Some of the newest prion work takes a deeper look at multiple strains. The goal is to figure out how the amino acid sequence of a prion determines its configuration and how the resulting structures differ at the atomic level.
HHMI investigator David Eisenberg, a protein structure specialist at the University of California, Los Angeles, uses various types of x-ray crystallography techniques to study the structure of the amyloid proteins produced by prions.
In 2005, Eisenberg showed that when a protein converts to a prion, it polymerizes into an aggregate made up of tightly packed layers known as beta sheets (as opposed to the coiled alpha helices that dominate in the normal protein structure). The firmly bound beta sheets, held together by an interlocking of their side chains that Eisenberg has termed a “steric zipper,” give the prion its stable, tough properties. In fact, the sheets are so closely packed that they exclude water, making prions insoluble.
In a 2009 paper in Nature Structural & Molecular Biology, Eisenberg proposed an explanation of how a single protein gives rise to varying shapes of amyloids that specify different strains. Instead of DNA alterations, as in living organisms, prion strains are specified by structural changes that are sufficiently stable to perpetuate the strain identity in successive prions—and when they jump from cell to cell and animal to animal.

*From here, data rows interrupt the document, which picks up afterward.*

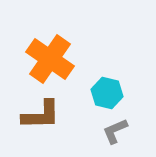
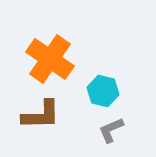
cyan hexagon: moved 4 px left, 2 px up
gray L-shape: moved 4 px left, 1 px up
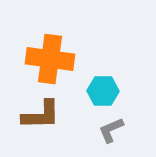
orange cross: rotated 27 degrees counterclockwise
cyan hexagon: rotated 12 degrees counterclockwise
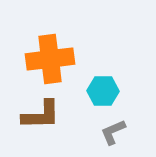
orange cross: rotated 15 degrees counterclockwise
gray L-shape: moved 2 px right, 2 px down
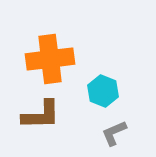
cyan hexagon: rotated 20 degrees clockwise
gray L-shape: moved 1 px right, 1 px down
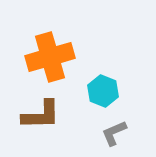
orange cross: moved 2 px up; rotated 9 degrees counterclockwise
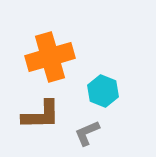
gray L-shape: moved 27 px left
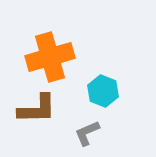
brown L-shape: moved 4 px left, 6 px up
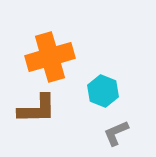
gray L-shape: moved 29 px right
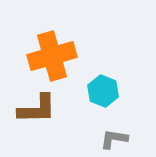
orange cross: moved 2 px right, 1 px up
gray L-shape: moved 2 px left, 6 px down; rotated 32 degrees clockwise
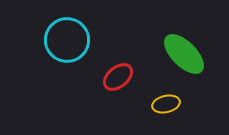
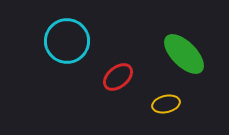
cyan circle: moved 1 px down
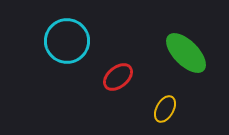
green ellipse: moved 2 px right, 1 px up
yellow ellipse: moved 1 px left, 5 px down; rotated 48 degrees counterclockwise
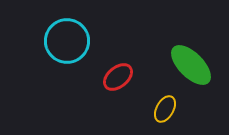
green ellipse: moved 5 px right, 12 px down
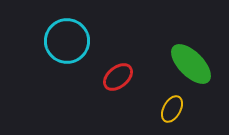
green ellipse: moved 1 px up
yellow ellipse: moved 7 px right
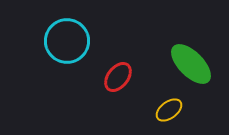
red ellipse: rotated 12 degrees counterclockwise
yellow ellipse: moved 3 px left, 1 px down; rotated 24 degrees clockwise
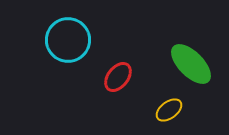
cyan circle: moved 1 px right, 1 px up
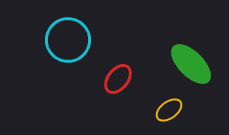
red ellipse: moved 2 px down
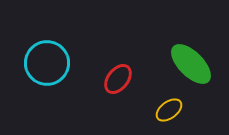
cyan circle: moved 21 px left, 23 px down
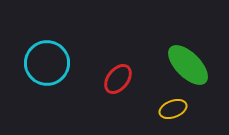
green ellipse: moved 3 px left, 1 px down
yellow ellipse: moved 4 px right, 1 px up; rotated 16 degrees clockwise
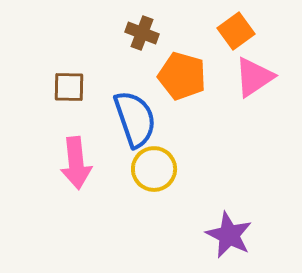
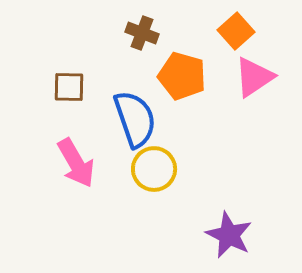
orange square: rotated 6 degrees counterclockwise
pink arrow: rotated 24 degrees counterclockwise
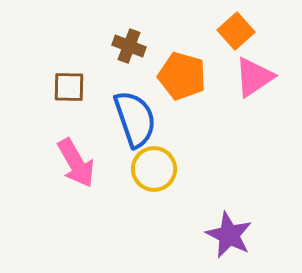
brown cross: moved 13 px left, 13 px down
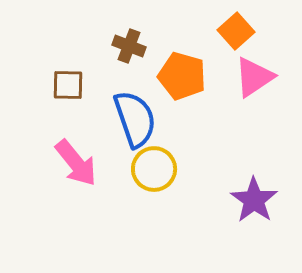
brown square: moved 1 px left, 2 px up
pink arrow: rotated 9 degrees counterclockwise
purple star: moved 25 px right, 35 px up; rotated 9 degrees clockwise
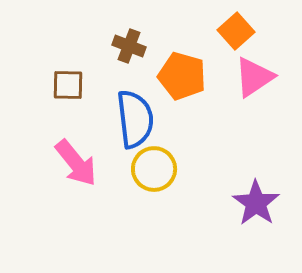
blue semicircle: rotated 12 degrees clockwise
purple star: moved 2 px right, 3 px down
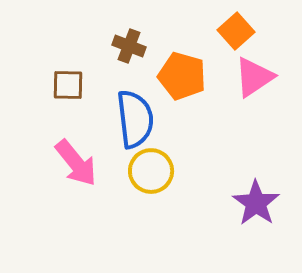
yellow circle: moved 3 px left, 2 px down
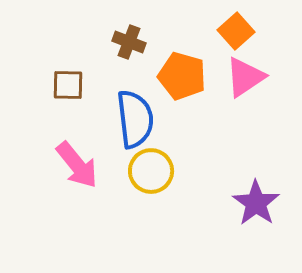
brown cross: moved 4 px up
pink triangle: moved 9 px left
pink arrow: moved 1 px right, 2 px down
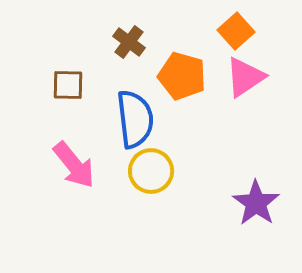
brown cross: rotated 16 degrees clockwise
pink arrow: moved 3 px left
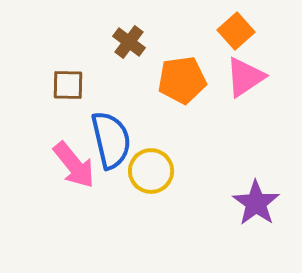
orange pentagon: moved 4 px down; rotated 24 degrees counterclockwise
blue semicircle: moved 24 px left, 21 px down; rotated 6 degrees counterclockwise
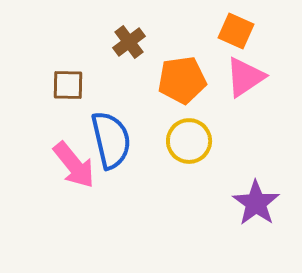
orange square: rotated 24 degrees counterclockwise
brown cross: rotated 16 degrees clockwise
yellow circle: moved 38 px right, 30 px up
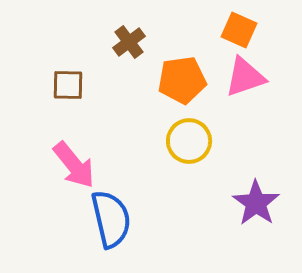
orange square: moved 3 px right, 1 px up
pink triangle: rotated 15 degrees clockwise
blue semicircle: moved 79 px down
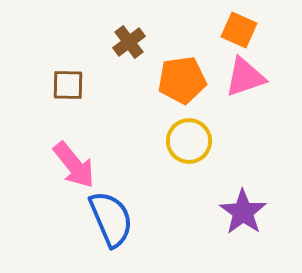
purple star: moved 13 px left, 9 px down
blue semicircle: rotated 10 degrees counterclockwise
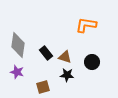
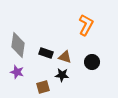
orange L-shape: rotated 110 degrees clockwise
black rectangle: rotated 32 degrees counterclockwise
black star: moved 5 px left
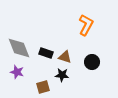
gray diamond: moved 1 px right, 3 px down; rotated 30 degrees counterclockwise
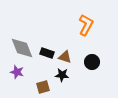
gray diamond: moved 3 px right
black rectangle: moved 1 px right
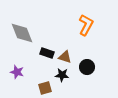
gray diamond: moved 15 px up
black circle: moved 5 px left, 5 px down
brown square: moved 2 px right, 1 px down
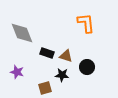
orange L-shape: moved 2 px up; rotated 35 degrees counterclockwise
brown triangle: moved 1 px right, 1 px up
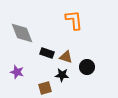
orange L-shape: moved 12 px left, 3 px up
brown triangle: moved 1 px down
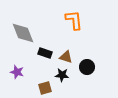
gray diamond: moved 1 px right
black rectangle: moved 2 px left
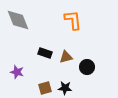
orange L-shape: moved 1 px left
gray diamond: moved 5 px left, 13 px up
brown triangle: rotated 32 degrees counterclockwise
black star: moved 3 px right, 13 px down
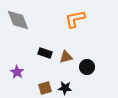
orange L-shape: moved 2 px right, 1 px up; rotated 95 degrees counterclockwise
purple star: rotated 16 degrees clockwise
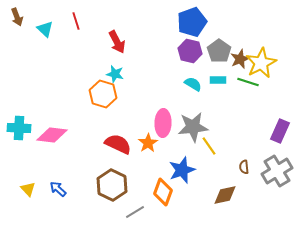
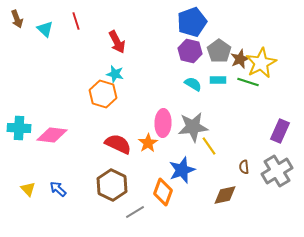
brown arrow: moved 2 px down
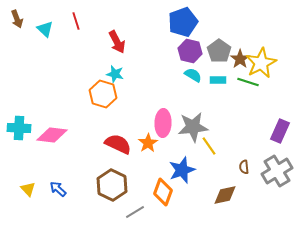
blue pentagon: moved 9 px left
brown star: rotated 12 degrees counterclockwise
cyan semicircle: moved 9 px up
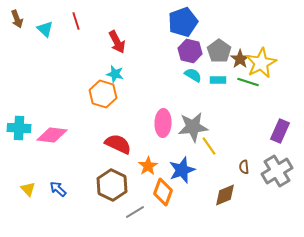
orange star: moved 23 px down
brown diamond: rotated 10 degrees counterclockwise
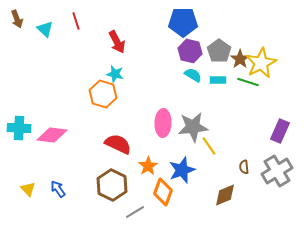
blue pentagon: rotated 20 degrees clockwise
blue arrow: rotated 12 degrees clockwise
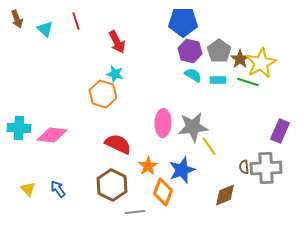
gray cross: moved 11 px left, 3 px up; rotated 28 degrees clockwise
gray line: rotated 24 degrees clockwise
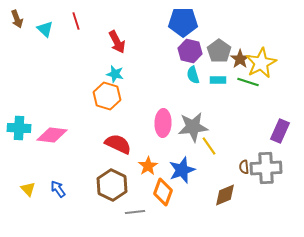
cyan semicircle: rotated 138 degrees counterclockwise
orange hexagon: moved 4 px right, 2 px down
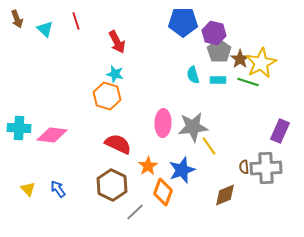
purple hexagon: moved 24 px right, 18 px up
gray line: rotated 36 degrees counterclockwise
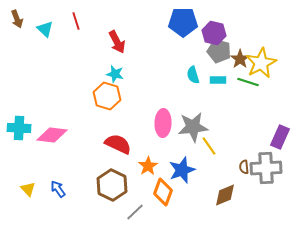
gray pentagon: rotated 20 degrees counterclockwise
purple rectangle: moved 6 px down
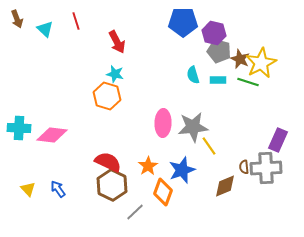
brown star: rotated 12 degrees counterclockwise
purple rectangle: moved 2 px left, 3 px down
red semicircle: moved 10 px left, 18 px down
brown diamond: moved 9 px up
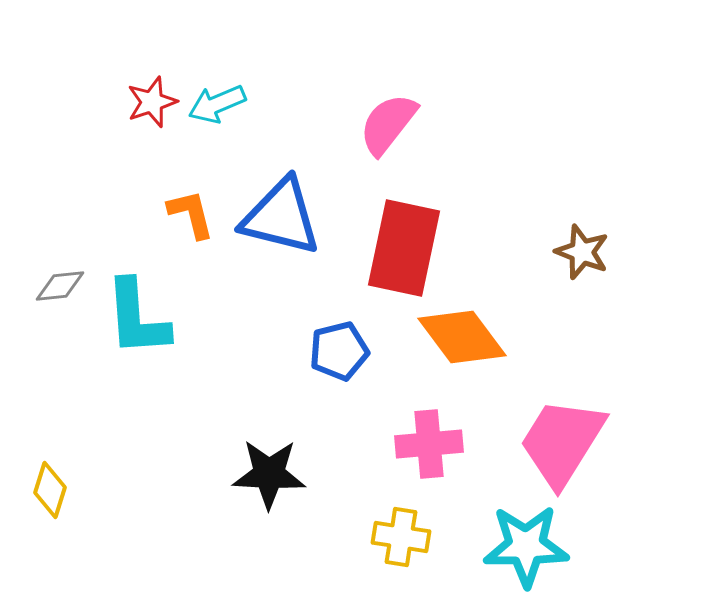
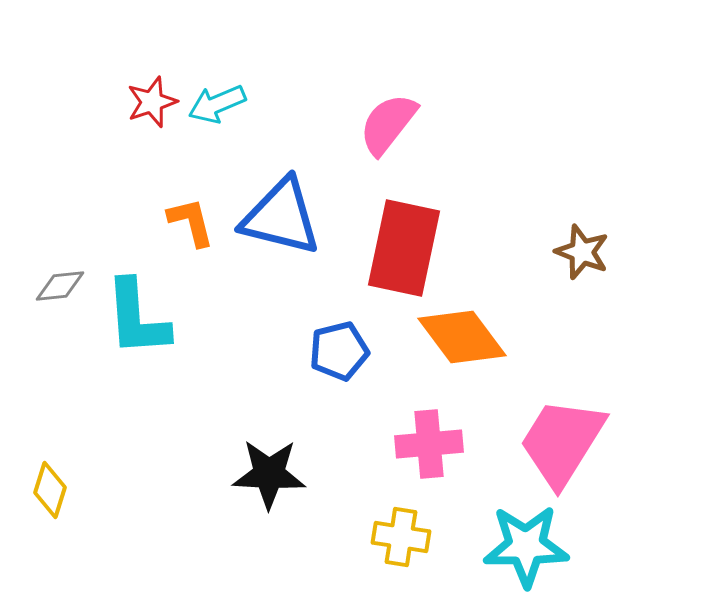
orange L-shape: moved 8 px down
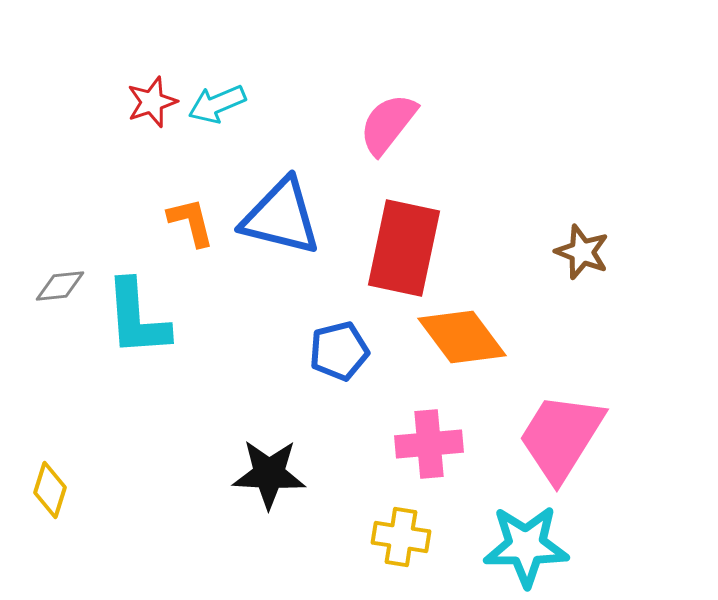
pink trapezoid: moved 1 px left, 5 px up
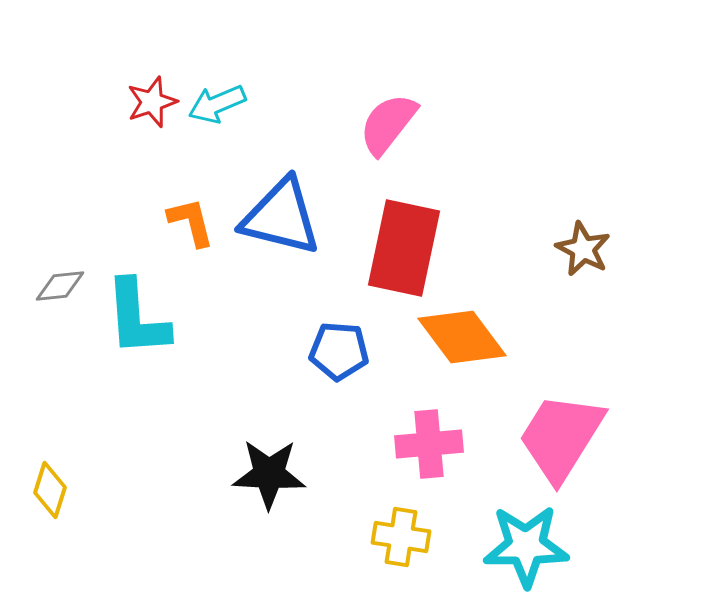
brown star: moved 1 px right, 3 px up; rotated 6 degrees clockwise
blue pentagon: rotated 18 degrees clockwise
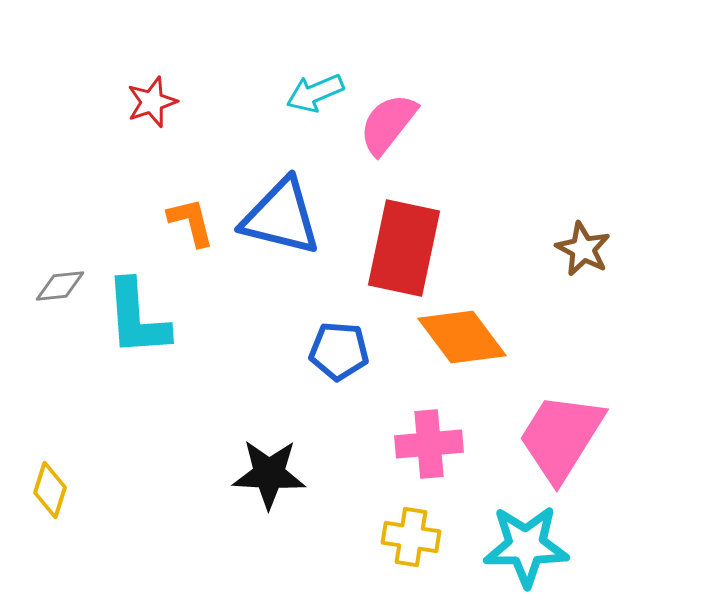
cyan arrow: moved 98 px right, 11 px up
yellow cross: moved 10 px right
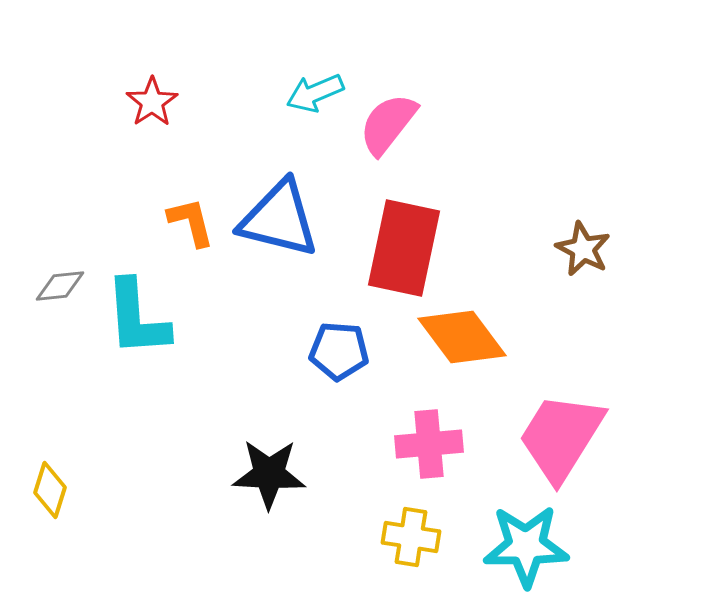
red star: rotated 15 degrees counterclockwise
blue triangle: moved 2 px left, 2 px down
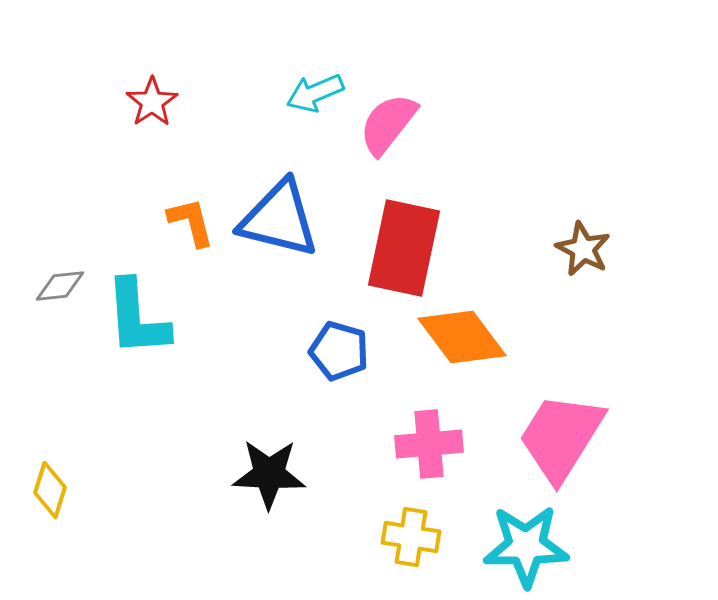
blue pentagon: rotated 12 degrees clockwise
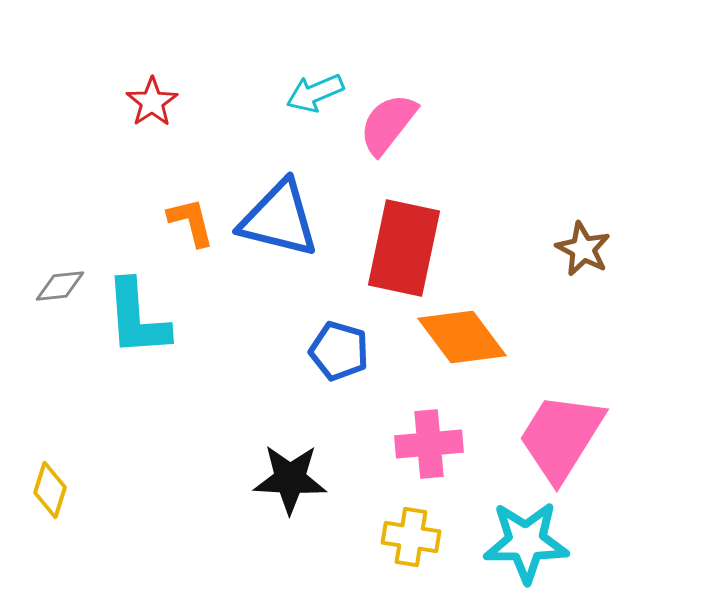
black star: moved 21 px right, 5 px down
cyan star: moved 4 px up
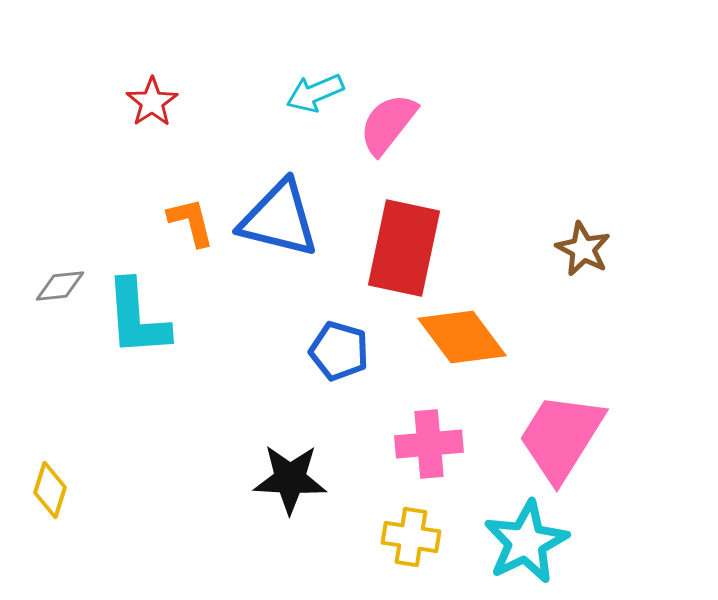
cyan star: rotated 26 degrees counterclockwise
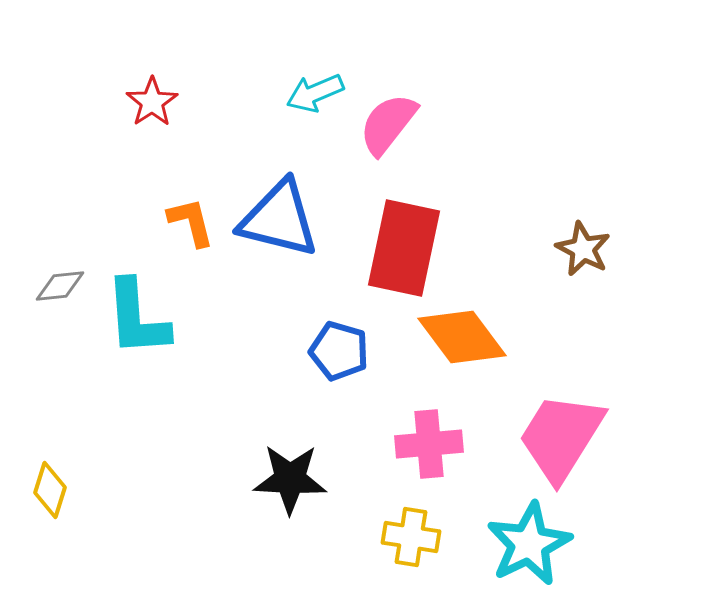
cyan star: moved 3 px right, 2 px down
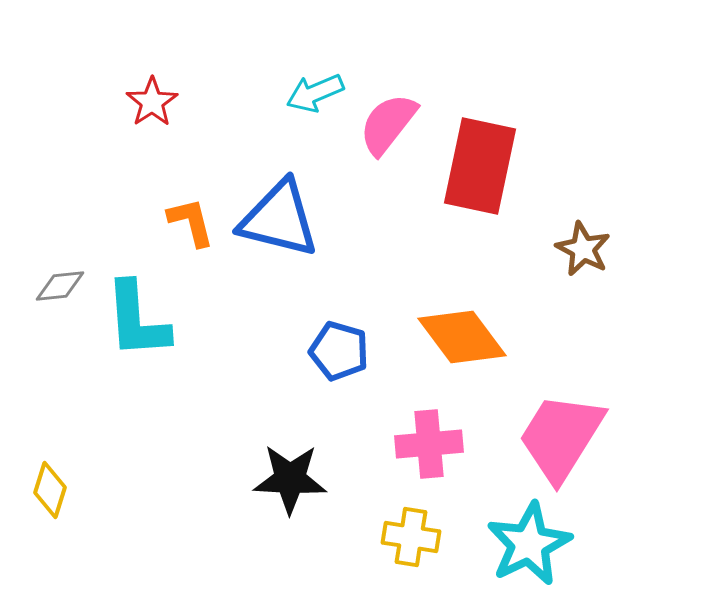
red rectangle: moved 76 px right, 82 px up
cyan L-shape: moved 2 px down
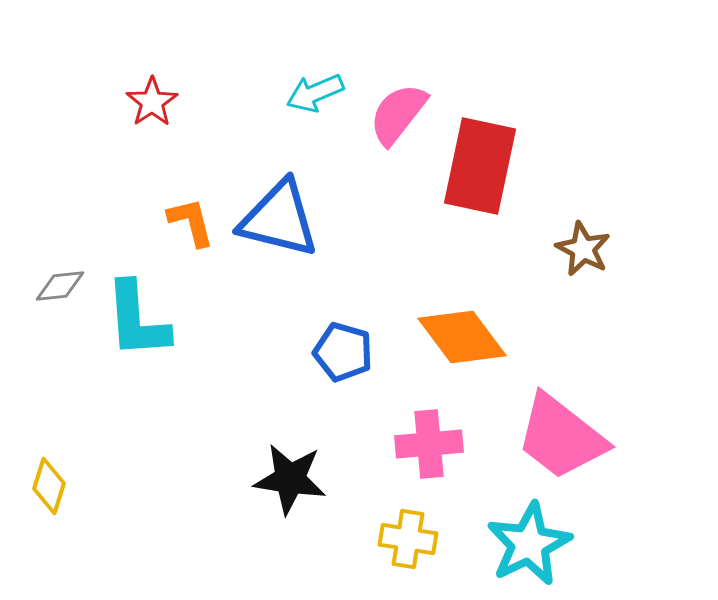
pink semicircle: moved 10 px right, 10 px up
blue pentagon: moved 4 px right, 1 px down
pink trapezoid: rotated 84 degrees counterclockwise
black star: rotated 6 degrees clockwise
yellow diamond: moved 1 px left, 4 px up
yellow cross: moved 3 px left, 2 px down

In one type of strain-determining mechanism, the same segment of a protein's amino acid sequence can specify different “packing” arrangements of the beta sheets. In an alternative mechanism, distinctive beta sheets are produced by different segments of the protein.
“Our hypothesis is that the differences in packing produce diverse amyloid fibrils, and these fibers cause different disease types,” says Eisenberg.
In fact, these variations that Eisenberg is finding at the most fundamental, atomic level may come full circle to explain the array of functions—some harmful, some helpful—found in prions ranging from yeast to humans.
Meanwhile, he and other scientists, including Si, Kandel, and Lindquist, are searching for evidence of the positive side of prions.
If that search is fruitful, Si has a radical proposal: “Prions have been so tightly linked to the diseases that if we find more of these positive functions, I think eventually we might have to come up with a new name for them.”